Monday, August 15, 2011

"Words Alone: Yeats and His Inheritances" by R.F.Foster.

I think one could fairly describe R.F. Foster's output as prodigious. The amount of reading that must have gone into his two volume biography of Yeats alone is almost frightening to contemplate. He somehow managed not to be buried by the details and he is consistently enjoyable to read. Neither of which can be said for Gordon Bowker's new biography of Joyce.

Two examples from Foster's new book: "Words Alone".

The first nails The Boys Own quality of Dracula while simultaneously taking to task some of the more outrageous readings of the book:

In many ways Dracula reads more like John Buchan on mescaline than anything Irish.

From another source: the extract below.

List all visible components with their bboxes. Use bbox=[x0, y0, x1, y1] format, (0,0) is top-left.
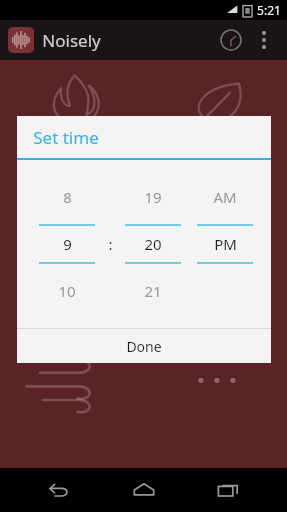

Its primary identity is as English (or British) shocker rather than Anglo-Irish meditation-however wittily the count and his earth boxes may be interpreted as a metaphor for declining Irish landlords. 105

We could argue whether Uncle Silas is Le Fanu's "masterpiece". Foster's topic in chapter three, "Lost in the Big House: Anglo-Irishry and the Uses of the Supernatural" predisposes him towards the novel as it is always going to be more useful to his analysis than "In a glass darkly". But I like this:

Thus the Styrian lesbian Vampire Carmilla allegedly turns into an 'autochthonous manifestation of the female nation, reaching out from portraits and ruined castles to fascinate and destroy the expatriate English, confined, as Laura is in the novella by a sterile world of patriarchal rationality where no young men are permitted because no continuation is possible.' Perhaps the connection between nation and narration can be taken a step too far.

The reproof is in the juxtaposition of controlled syntax with what precedes it more than in the diplomatically phrased comment.